A recent study commissioned by job resource company CareerBuilder found that 78 percent of Americans are living paycheck to paycheck, a three-point increase from last year’s study.
The same survey also found that 71 percent of U.S. workers are in-debt, up from 68 percent in 2016.
Notably, researchers found that having an above average salary doesn’t mean one is exempt from indebtedness. Nearly 1 in 10 workers making $100,000 or more have virtually no personal savings, while 59 percent in that tax bracket find themselves in-debt.
When it comes to budgeting, most of Americans do not stick to a disciplined financial plan, as less than 32 percent of American employees have a monthly budget. Similarly, only 56 percent of workers save $100 or more each month.
However, most financial experts advise to keep an emergency savings fund that would be able to support the household for up to six months.

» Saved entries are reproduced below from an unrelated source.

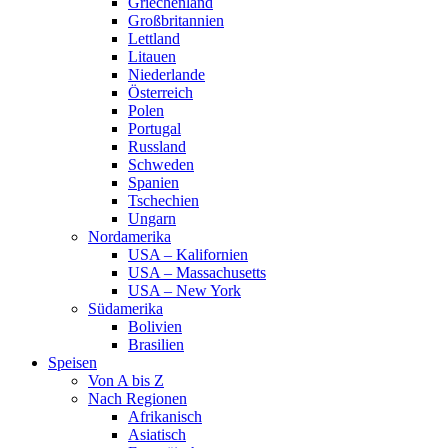
Griechenland
Großbritannien
Lettland
Litauen
Niederlande
Österreich
Polen
Portugal
Russland
Schweden
Spanien
Tschechien
Ungarn
Nordamerika
USA – Kalifornien
USA – Massachusetts
USA – New York
Südamerika
Bolivien
Brasilien
Speisen
Von A bis Z
Nach Regionen
Afrikanisch
Asiatisch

Even when money is tight, the most common items Americans will not give up include: internet service, mobile devices, transportation, pets, cable, dining, traveling, education, buying gifts and alcohol. These purchases often contribute to the lack of savings and indebtedness.
This problem is even more extreme for low wage workers. More than half of employees making a minimum wage have to work more than one job to make ends meet.
81 percent of Americans in the workforce have had a minimum wage job at one point in their career. 71 percent of those workers testified that they were unable to make ends meet.
In an effort to help remedy the financial burden workers face, 83 percent of employers who hire workers at minimum wage say they will be giving their employees a pay raise. While there has been no legislation to raise the national minimum wage, Democrats have state their intention to raise the federal rate in a policy agenda released in July entitled, A Better Deal.
CareerBuilder’s findings are based on a survey conducted by Harris Poll, which interviewed 2,369 human resource managers and 3,462 full-time adult employees between May 24 and June 16.